What to do: Go through the records below and tally the lines that include "help". Answer with the number only.

Document layout detection data:

- Opening Delimiter -

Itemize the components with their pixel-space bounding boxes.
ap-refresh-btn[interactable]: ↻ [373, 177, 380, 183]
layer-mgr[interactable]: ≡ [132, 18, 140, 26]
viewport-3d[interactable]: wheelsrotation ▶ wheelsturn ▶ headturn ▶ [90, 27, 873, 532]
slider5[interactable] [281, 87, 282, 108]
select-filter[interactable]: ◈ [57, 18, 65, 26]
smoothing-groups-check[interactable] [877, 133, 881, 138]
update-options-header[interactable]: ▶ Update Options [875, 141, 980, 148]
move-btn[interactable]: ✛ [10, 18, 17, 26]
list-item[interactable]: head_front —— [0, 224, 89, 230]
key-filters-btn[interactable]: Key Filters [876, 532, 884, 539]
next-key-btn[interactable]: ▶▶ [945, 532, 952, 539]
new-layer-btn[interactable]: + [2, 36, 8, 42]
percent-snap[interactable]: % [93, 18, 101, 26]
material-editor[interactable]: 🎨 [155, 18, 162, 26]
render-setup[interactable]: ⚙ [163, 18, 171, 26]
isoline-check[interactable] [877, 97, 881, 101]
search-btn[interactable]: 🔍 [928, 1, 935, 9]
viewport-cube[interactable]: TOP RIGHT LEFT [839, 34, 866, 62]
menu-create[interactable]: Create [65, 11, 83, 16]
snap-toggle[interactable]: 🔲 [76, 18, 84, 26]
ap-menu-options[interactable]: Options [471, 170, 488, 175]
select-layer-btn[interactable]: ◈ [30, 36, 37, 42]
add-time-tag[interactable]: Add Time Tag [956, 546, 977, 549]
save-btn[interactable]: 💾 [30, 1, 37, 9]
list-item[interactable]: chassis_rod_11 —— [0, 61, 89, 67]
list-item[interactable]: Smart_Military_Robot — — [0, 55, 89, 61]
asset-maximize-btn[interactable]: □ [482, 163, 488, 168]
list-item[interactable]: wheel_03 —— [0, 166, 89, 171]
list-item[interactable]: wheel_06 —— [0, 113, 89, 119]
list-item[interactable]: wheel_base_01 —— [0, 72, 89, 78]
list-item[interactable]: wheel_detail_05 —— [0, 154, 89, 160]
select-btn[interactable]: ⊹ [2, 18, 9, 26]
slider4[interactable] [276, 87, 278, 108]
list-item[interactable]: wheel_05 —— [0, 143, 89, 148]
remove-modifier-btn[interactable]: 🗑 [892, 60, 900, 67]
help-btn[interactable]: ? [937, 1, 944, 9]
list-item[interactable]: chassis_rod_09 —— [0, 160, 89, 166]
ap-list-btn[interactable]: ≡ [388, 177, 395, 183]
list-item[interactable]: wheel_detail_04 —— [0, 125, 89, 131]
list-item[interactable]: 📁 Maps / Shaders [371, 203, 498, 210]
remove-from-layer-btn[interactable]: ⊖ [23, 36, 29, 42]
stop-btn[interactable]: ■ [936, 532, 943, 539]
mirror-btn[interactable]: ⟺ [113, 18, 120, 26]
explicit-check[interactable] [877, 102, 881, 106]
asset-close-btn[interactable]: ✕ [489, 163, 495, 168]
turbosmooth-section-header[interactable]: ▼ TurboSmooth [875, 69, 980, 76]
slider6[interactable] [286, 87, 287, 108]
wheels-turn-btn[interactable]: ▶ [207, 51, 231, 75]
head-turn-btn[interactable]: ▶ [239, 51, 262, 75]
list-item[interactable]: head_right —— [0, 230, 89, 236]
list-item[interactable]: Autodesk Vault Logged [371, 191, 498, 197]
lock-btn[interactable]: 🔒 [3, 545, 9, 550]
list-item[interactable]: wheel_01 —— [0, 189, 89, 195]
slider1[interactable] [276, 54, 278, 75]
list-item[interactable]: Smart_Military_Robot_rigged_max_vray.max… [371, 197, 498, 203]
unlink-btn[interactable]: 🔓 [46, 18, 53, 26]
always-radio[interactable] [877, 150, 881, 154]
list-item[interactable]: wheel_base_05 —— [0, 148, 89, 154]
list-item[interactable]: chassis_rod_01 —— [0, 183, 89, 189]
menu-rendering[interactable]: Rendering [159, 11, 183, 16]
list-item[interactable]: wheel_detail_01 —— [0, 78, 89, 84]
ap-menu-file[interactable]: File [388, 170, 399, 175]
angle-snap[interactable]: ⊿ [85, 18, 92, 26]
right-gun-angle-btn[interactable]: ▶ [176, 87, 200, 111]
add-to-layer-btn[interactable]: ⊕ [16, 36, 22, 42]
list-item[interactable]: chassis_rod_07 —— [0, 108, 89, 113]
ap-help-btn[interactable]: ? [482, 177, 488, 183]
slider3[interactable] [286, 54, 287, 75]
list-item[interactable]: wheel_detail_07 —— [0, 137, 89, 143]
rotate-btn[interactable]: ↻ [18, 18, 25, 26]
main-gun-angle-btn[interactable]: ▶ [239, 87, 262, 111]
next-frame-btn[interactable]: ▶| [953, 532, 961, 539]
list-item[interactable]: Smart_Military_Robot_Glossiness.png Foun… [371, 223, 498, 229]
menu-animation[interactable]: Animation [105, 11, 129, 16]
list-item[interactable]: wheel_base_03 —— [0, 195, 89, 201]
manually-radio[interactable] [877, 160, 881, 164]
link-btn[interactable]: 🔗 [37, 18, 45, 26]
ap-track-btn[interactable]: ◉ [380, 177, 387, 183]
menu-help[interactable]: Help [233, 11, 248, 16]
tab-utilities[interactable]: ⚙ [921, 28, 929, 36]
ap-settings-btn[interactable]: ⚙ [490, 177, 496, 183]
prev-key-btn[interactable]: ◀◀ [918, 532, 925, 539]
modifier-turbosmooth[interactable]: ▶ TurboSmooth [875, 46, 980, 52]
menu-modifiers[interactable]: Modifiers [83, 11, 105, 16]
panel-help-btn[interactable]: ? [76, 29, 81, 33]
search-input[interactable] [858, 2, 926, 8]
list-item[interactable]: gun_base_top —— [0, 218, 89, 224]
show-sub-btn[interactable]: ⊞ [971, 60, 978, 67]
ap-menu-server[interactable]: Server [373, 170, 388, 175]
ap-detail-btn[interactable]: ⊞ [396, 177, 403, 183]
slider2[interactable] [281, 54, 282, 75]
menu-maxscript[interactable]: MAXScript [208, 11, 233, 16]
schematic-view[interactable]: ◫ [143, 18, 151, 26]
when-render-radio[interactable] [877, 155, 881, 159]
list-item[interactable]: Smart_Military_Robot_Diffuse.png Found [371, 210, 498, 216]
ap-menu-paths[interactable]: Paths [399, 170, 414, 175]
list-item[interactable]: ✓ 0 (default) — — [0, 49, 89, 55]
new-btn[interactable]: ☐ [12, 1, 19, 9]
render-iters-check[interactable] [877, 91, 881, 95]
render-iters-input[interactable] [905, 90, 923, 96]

- Closing Delimiter -

Solution: 4